Showing posts with label state budgets. Show all posts
Showing posts with label state budgets. Show all posts

Sunday, 28 June 2015

Princess Health and CDC says state spends less than 8% of what it should on preventing use of tobacco; companies spend 13 times as much.Princessiccia

Princess Health and CDC says state spends less than 8% of what it should on preventing use of tobacco; companies spend 13 times as much.Princessiccia

Kentucky spends only 7.6 percent of what it should spend on preventing the use of tobacco, the federal Centers for Disease Control and Prevention says in its latest annual report on the subject.

The state spent $4.33 million on tobacco-control programs in 2011, the year covered by the report. The CDC said spending of $57.2 million was called for, since 29 percent of Kentuckians smoked that year. Tobacco-related illnesses are estimated to cost Kentuckians $3.3 billion a year.

South Carolina and Texas, which spent 6.5 percent and 7 percent of the recommended amounts, were also singled out for criticism by the CDC. Nationally, states spend less than 18 percent of what they should, $3.7 billion, in the agency's view. "Only Alaska and North Dakota funded programs at the CDC-recommended levels, $10.7 million and $9.3 million, respectively," Samantha Ehlinger of McClatchy Newspapers reports.
Read more here: http://www.kentucky.com/2015/06/25/3918046/cdc-says-kentucky-isnt-spending.html#storylink=cpy

"States that made larger investments in tobacco prevention and control have seen larger declines in cigarettes sales than the United States as a whole, and the prevalence of smoking has declined faster as spending for tobacco control programs has increased," the CDC report said. "Evidence suggests that funding tobacco prevention and control efforts at the levels recommended . . . could achieve larger and more rapid reductions in tobacco use and associated morbidity and mortality."

In contrast to the state spending of $658 million on tobacco control, tobacco companies spent more than 13 times as much on advertising and promotion in 2011: $8.8 billion, or $24 million per day, the report noted.

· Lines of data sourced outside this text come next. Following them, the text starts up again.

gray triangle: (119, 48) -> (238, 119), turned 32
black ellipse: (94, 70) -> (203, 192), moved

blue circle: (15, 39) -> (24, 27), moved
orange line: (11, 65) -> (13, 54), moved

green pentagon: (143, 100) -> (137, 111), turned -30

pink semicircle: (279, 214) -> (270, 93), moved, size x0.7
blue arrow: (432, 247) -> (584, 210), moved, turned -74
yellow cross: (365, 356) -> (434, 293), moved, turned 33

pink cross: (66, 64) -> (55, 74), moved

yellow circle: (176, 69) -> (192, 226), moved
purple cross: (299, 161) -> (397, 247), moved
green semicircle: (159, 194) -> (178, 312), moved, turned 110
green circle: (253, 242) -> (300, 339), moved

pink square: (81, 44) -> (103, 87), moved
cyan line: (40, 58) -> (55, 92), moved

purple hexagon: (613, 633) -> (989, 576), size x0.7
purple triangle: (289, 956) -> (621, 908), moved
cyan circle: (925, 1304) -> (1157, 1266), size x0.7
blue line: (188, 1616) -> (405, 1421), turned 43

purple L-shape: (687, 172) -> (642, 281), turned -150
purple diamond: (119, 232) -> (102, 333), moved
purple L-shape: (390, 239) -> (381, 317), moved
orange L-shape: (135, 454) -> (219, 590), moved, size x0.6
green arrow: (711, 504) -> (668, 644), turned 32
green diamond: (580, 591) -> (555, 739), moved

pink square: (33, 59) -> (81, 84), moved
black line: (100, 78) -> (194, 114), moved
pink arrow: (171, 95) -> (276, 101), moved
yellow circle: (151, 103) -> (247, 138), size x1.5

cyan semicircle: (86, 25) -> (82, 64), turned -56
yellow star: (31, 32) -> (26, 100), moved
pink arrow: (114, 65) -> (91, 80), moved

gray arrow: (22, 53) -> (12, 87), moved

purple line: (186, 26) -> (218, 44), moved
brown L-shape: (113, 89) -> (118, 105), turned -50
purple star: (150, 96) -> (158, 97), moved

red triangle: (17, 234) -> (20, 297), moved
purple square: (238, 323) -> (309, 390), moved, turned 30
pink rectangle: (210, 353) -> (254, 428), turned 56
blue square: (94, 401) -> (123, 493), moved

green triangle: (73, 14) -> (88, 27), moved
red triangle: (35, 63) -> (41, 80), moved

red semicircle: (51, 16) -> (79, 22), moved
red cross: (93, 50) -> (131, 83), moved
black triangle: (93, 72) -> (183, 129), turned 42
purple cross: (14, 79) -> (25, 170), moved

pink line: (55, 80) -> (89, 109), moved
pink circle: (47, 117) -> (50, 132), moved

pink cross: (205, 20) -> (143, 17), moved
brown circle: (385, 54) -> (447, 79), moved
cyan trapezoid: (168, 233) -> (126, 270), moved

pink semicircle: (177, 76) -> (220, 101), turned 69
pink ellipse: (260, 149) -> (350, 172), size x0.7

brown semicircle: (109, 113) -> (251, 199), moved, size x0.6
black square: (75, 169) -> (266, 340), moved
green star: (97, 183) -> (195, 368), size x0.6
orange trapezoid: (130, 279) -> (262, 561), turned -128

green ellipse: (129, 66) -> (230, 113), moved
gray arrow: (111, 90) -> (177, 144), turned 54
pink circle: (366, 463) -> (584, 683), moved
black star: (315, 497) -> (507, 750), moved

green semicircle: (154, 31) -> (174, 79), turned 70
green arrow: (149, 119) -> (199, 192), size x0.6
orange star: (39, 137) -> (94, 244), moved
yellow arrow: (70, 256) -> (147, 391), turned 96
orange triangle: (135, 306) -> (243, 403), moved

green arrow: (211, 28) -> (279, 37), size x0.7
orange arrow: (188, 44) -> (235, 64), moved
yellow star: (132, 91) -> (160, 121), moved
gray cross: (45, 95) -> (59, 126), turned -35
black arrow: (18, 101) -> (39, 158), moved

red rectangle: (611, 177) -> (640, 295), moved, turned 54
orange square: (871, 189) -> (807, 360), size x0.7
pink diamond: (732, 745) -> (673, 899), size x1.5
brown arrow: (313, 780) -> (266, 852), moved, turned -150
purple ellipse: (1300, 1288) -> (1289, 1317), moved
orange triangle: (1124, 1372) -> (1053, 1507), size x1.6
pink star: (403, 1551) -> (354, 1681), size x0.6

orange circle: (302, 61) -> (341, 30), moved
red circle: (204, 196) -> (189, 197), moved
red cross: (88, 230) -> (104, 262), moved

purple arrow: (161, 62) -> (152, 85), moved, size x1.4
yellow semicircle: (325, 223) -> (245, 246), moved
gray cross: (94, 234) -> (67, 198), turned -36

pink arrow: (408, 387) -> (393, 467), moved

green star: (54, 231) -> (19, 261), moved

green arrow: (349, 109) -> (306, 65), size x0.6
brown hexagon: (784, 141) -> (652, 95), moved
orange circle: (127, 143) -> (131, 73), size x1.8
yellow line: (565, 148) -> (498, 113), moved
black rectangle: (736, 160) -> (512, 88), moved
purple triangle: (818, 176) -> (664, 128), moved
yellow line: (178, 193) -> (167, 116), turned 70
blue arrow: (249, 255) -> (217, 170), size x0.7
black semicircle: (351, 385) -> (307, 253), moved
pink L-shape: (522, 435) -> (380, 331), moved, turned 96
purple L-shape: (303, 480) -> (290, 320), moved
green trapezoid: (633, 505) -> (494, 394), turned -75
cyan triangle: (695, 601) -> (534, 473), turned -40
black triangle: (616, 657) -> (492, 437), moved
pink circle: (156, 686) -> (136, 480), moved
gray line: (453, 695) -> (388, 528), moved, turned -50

"During the same period, more than 3,200 youth younger than 18 years of age smoked their first cigarette and another 2,100 youth and young adults who are occasional smokers progressed to become daily smokers," the report said. "If current rates continue, 5.6 million Americans younger than 18 years of age who are alive today are projected to die prematurely from smoking-related disease. However, the tobacco-use epidemic can be markedly reduced by implementing interventions that are known to work."

For the CDC's latest comprehensive report on tobacco use in Kentucky, with data from 2012, click here. For county-by-county figures on adults smoking in Kentucky in 2011-13, click here.

Monday, 18 March 2013

Princess Health and Kentucky receives an F grade for its low funding of mental-health services; supply falls short of demand.Princessiccia

Kentucky's supply of mental-health services is much lower than demand for those services, in terms of state funding, and the state spends only 45 percent of the national average in mental-health funding per person.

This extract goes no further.